You never know until you test it. Even with blog posts

By some definition, my techvibes guest post “Why you should choose Canada over the valley” went viral 2 days ago.  Less than 24 hours after it was live, it was their 4th most viewed article of the year, and currently has 10X more shares than any other article within the last 2 weeks.  It was trending on hackernews front page all day.  Usually at around #5. All in all, a very successful post which drove engagement and dialog.

I’ll share some specific data on what those type of numbers “meant” in terms of conversions, as well as some other side effects of the article, but I really want to take the opportunity to emphasize that this is a good example of never knowing if something *will work* until you actually try it.

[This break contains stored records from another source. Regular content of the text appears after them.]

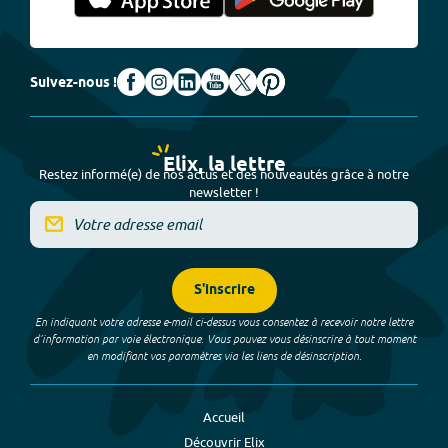
Suivez-nous !
Elix, la lettre
Restez informé(e) de nos actus et des nouveautés grâce à notre
newsletter !
S'inscrire
En indiquant votre adresse e-mail ci-dessus vous consentez à recevoir notre lettre
d’information par voie électronique. Vous pouvez vous désinscrire à tout moment
en modifiant vos paramètres via les liens de désinscription.
Accueil
Découvrir Elix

I’d talked to a few people about the topic of “false positives in the valley” before, and mentioned writing a blog post about it. I’d usually get fairly mixed responses about it’s potential.  The night I submitted it I almost backed out, thinking it wasn’t engaging.  I wanted to incorporate a couple startup genome studies from my good friends at startup compass.

Turns out that blogs are a lot like product.  In a lot of ways, I suppose they ARE product.  Talking is a great, collect as much data possible, run tests to validate assumptions.  But regardless of how much you’ve talked to others, and tested assumptions, you don’t truly know if you’re onto something until it’s seen in the context of real consumption by real users.